Scripting considerations
When creating scripts that will automatically reconfigure the certificates for your organization's users or computers, you should ensure the scripts are:
- written and tested to work exactly as expected
- secure from unauthorized use by properly securing them with access control lists
- digitally signed to prevent inappropriate modification
Specific additional considerations are elaborated in the following sections.
Windows PowerShell script security
Certificate services notifications are designed to trigger Windows PowerShell scripts to perform administrative tasks, such as binding a renewed certificate to an application. Since these Windows PowerShell scripts are run with system privileges, they could be a target for an attacker to run malicious code. Administrators should be cautious to ensure they set the appropriate permissions on the scripts to help prevent the scripts from being used for other than their intended purposes.
To prevent scripts from being tampered with, you can use digital signing on your PowerShell scripts. For information about signing PowerShell scripts, see Windows PowerShell Sign Here, Please.
Denial of service potential
Events that are logged in the Event Viewer CertificateServicesClient-Lifecycle-User log can trigger scripts that run for all users. Since a certificate services lifecycle notification event can trigger a script, when the script is run, it could affect other users on that computer. This could become an issue on a shared computer, such as when multiple users are using a remote desktop services (RDS) server. This is unlikely to be a problem because the scripts that are triggered by certificate services lifecycle notification events should not consume enough computer resources to severely affect other users of that computer. System administrators should be aware of the potential for this issue and take appropriate steps to mitigate this issue, such as:
- Test certificate lifecycle notification scripts to ensure they do not cause error conditions that will consume resources unnecessarily.

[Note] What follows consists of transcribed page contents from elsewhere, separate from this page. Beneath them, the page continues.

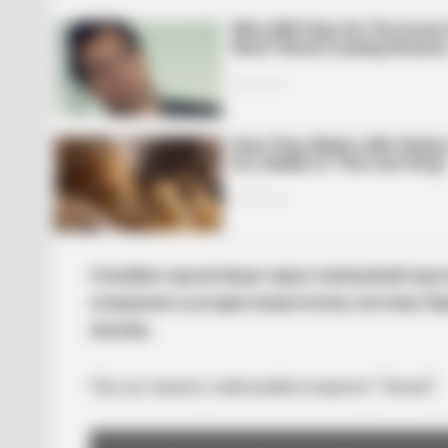
Спокійно пролетівши через повітряний прост
атакували сьогодні енергетичну систему Укра
масиву.
Про це свідчить інфографіка видання “Тризуб”.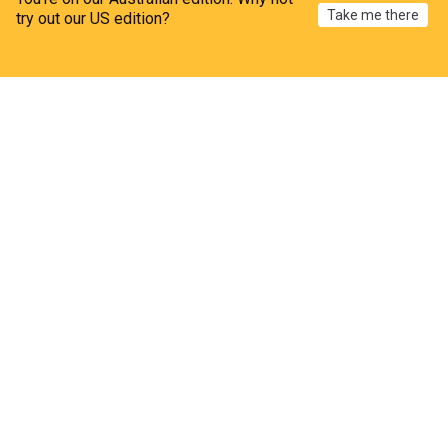
Tutto Mercato Web
18h
Take me there
try out our US edition?
Calcio (it)
Home
My News
Menu
Refresh
Bologna, El Azzouzi è la sorpresa del ritiro
Corriere dello Sport.it
2d
Calcio (it)
Il dt del Midtjylland: "Franculino Dju e Osorio sono
seguiti da top club in Italia e non solo"
Tutto Mercato Web
1d
Calcio (it)
ADVERTISEMENT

- Review the Task Scheduler Library's scheduled tasks to ensure that inappropriate tasks are not configured to run when a certificate services client notification event occurs.
- Review the Task Scheduler to ensure that scheduled tasks are not failing.

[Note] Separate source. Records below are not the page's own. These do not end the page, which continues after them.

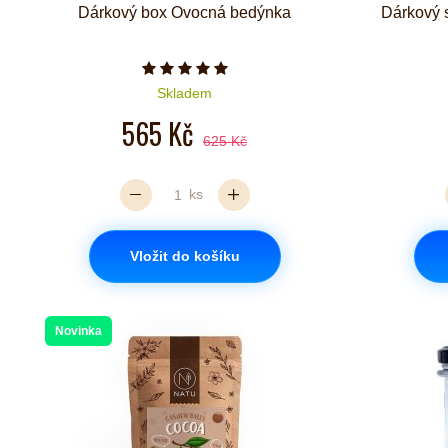
Dárkový box Ovocná bedýnka
Dárkový 
Počet hvězdiček je 5 z 5
Skladem
565 Kč
625 Kč
ks
Vložit do košíku
Novinka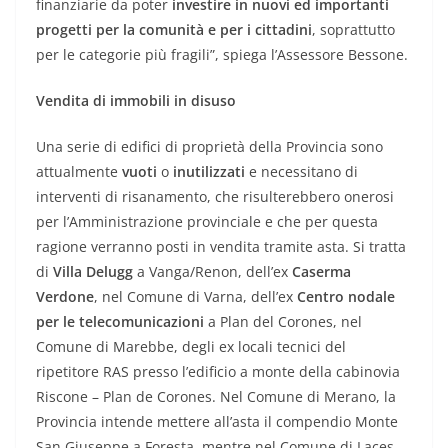
finanziarie da poter
investire in nuovi ed importanti
progetti per la comunità e per i cittadini
, soprattutto
per le categorie più fragili”, spiega l’Assessore Bessone.
Vendita di immobili in disuso
Una serie di edifici di proprietà della Provincia sono
attualmente
vuoti
o
inutilizzati
e necessitano di
interventi di risanamento, che risulterebbero onerosi
per l’Amministrazione provinciale e che per questa
ragione verranno posti in vendita tramite asta. Si tratta
di
Villa Delugg
a Vanga/Renon, dell’ex
Caserma
Verdone
, nel Comune di Varna, dell’ex
Centro nodale
per le telecomunicazioni
a Plan del Corones, nel
Comune di Marebbe, degli ex locali tecnici del
ripetitore RAS presso l’edificio a monte della cabinovia
Riscone – Plan de Corones. Nel Comune di Merano, la
Provincia intende mettere all’asta il compendio Monte
San Giuseppe a Foresta, mentre nel Comune di Laces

- When scripts are published to remote servers, only secure communications should be used.
Do not use CertificateServicesClient-Lifecycle-User Event Log Channel for non-repudiation
The CertificateServicesClient-Lifecycle-User Event log channel is shared by any logged on user. Any logged on user can write an event log entry that appears to have been generated by another user. Therefore, you should not rely on this log to prove that a particular user performed a particular action.

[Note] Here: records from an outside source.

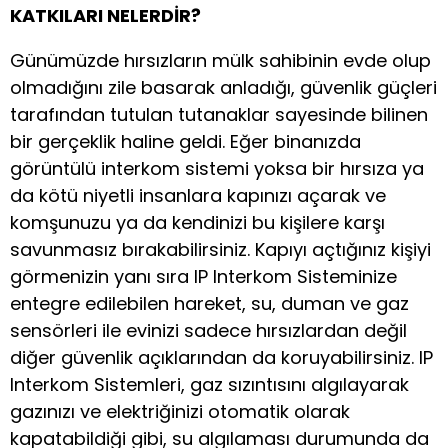
KATKILARI NELERDİR?
Günümüzde hırsızların mülk sahibinin evde olup
olmadığını zile basarak anladığı, güvenlik güçleri
tarafından tutulan tutanaklar sayesinde bilinen
bir gerçeklik haline geldi. Eğer binanızda
görüntülü interkom sistemi yoksa bir hırsıza ya
da kötü niyetli insanlara kapınızı açarak ve
komşunuzu ya da kendinizi bu kişilere karşı
savunmasız bırakabilirsiniz. Kapıyı açtığınız kişiyi
görmenizin yanı sıra IP Interkom Sisteminize
entegre edilebilen hareket, su, duman ve gaz
sensörleri ile evinizi sadece hırsızlardan değil
diğer güvenlik açıklarından da koruyabilirsiniz. IP
Interkom Sistemleri, gaz sızıntısını algılayarak
gazınızı ve elektriğinizi otomatik olarak
kapatabildiği gibi, su algılaması durumunda da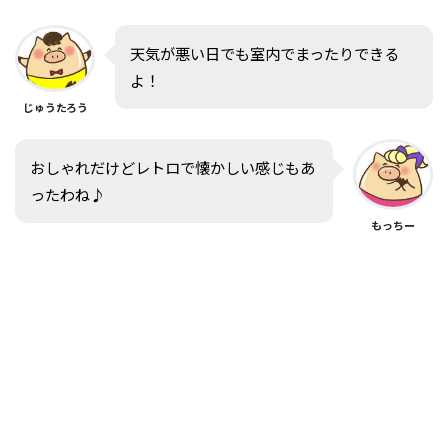
天気が悪い日でも室内でまったりできる
よ！
じゅうたろう
おしゃれだけどレトロで懐かしい感じもあ
ったわね♪
もっちー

Document using SID in the system context of the events when updating user bindings
A script configured to run based on events in the CertificateServicesClient-Lifecycle-User Event log channel will be run for all logged on users. The script should verify the user account does have the particular certificate, before making any changes. Also, the information in the Details section of the CertificateServicesClient-Lifecycle-User Event log channel can be spoofed (as previously explained), so those details should not considered sufficient for security purposes. The script should verify the certificate exists and verify its details. The script should also be configured so that running multiple times does not cause problems.